The job is to find each line in the entries holding the string "séminaire" and copy that line.

§ Exercise data:
§
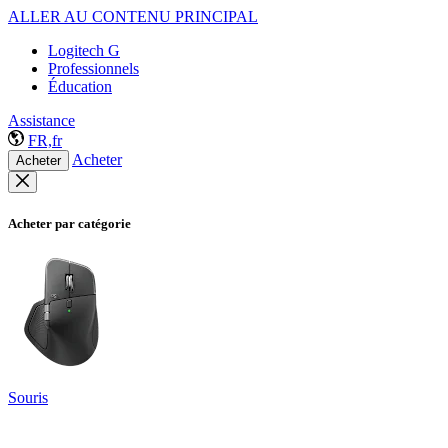
ALLER AU CONTENU PRINCIPAL
Logitech G
Professionnels
Éducation
Assistance
FR,fr
Acheter
Acheter
Acheter par catégorie
Souris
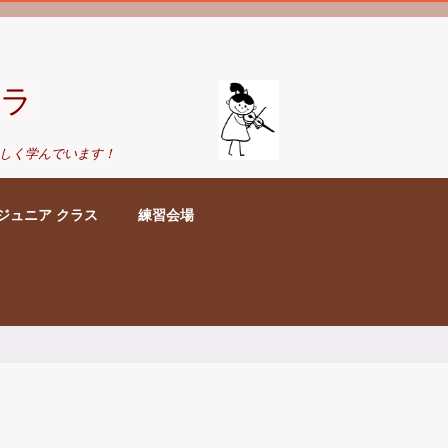
ラ
しく学んでいます！
ジュニア クラス
練習会場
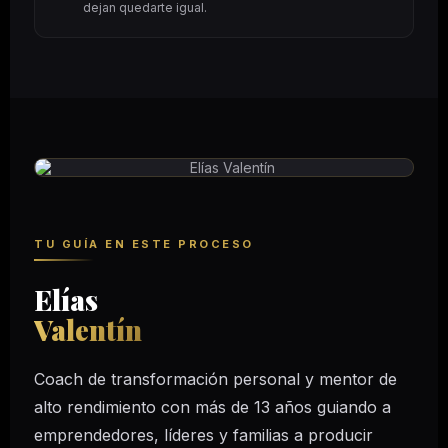
dejan quedarte igual.
TU GUÍA EN ESTE PROCESO
Elías
Valentín
Coach de transformación personal y mentor de
alto rendimiento con más de 13 años guiando a
emprendedores, líderes y familias a producir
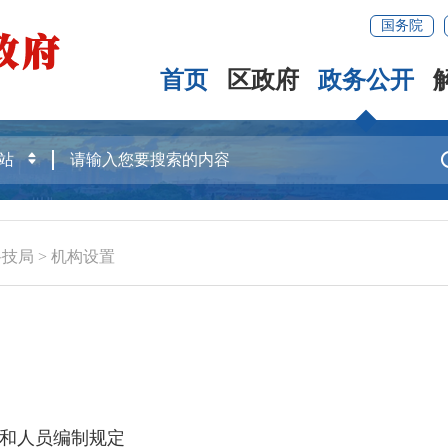
国务院
首页
区政府
政务公开
科技局
>
机构设置
和人员编制规定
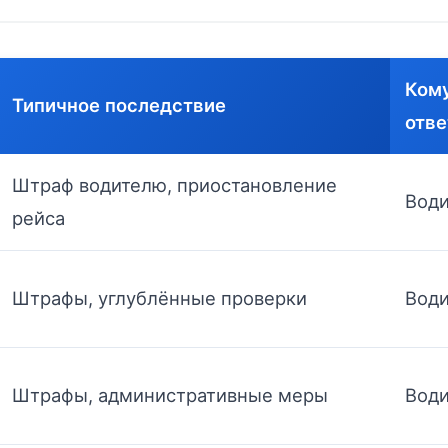
Ком
Типичное последствие
отве
Штраф водителю, приостановление
Води
рейса
Штрафы, углублённые проверки
Води
Штрафы, административные меры
Води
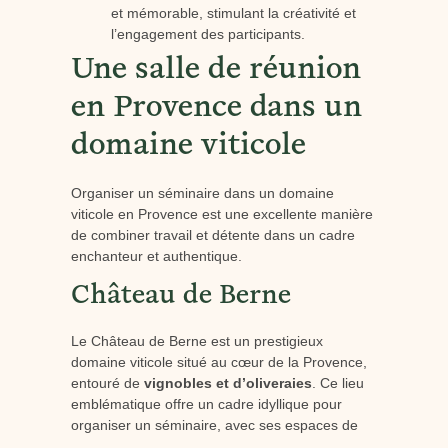
et mémorable, stimulant la créativité et
l’engagement des participants.
Une salle de réunion
en Provence dans un
domaine viticole
Organiser un séminaire dans un domaine
viticole en Provence est une excellente manière
de combiner travail et détente dans un cadre
enchanteur et authentique.
Château de Berne
Le Château de Berne est un prestigieux
domaine viticole situé au cœur de la Provence,
entouré de
vignobles et d’oliveraies
. Ce lieu
emblématique offre un cadre idyllique pour
organiser un séminaire, avec ses espaces de
réunion modernes et ses infrastructures
haut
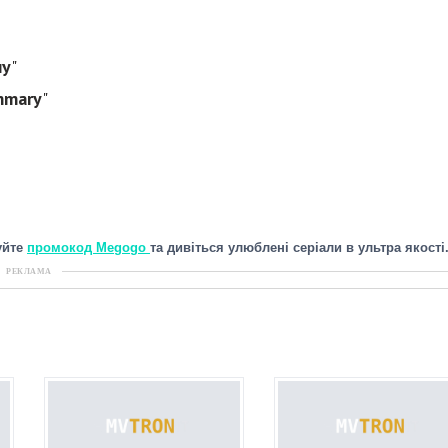
лу
"
mmary
"
уйте
промокод Megogo
та дивіться улюблені серіали в ультра якості
РЕКЛАМА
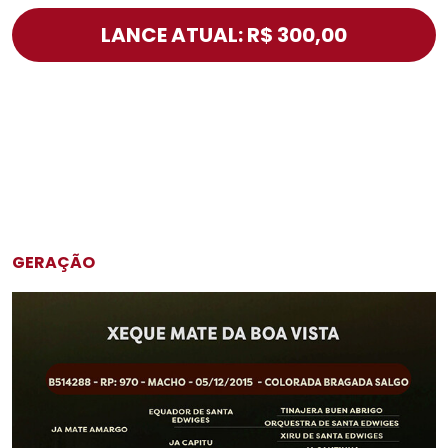
LANCE ATUAL: R$ 300,00
GERAÇÃO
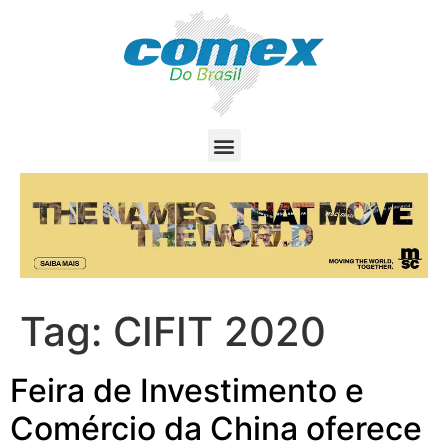
Tag:
CIFIT 2020
Feira de Investimento e
Comércio da China oferece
§
§ Task response:
Organiser un séminaire dans un domaine
organiser un séminaire, avec ses espaces de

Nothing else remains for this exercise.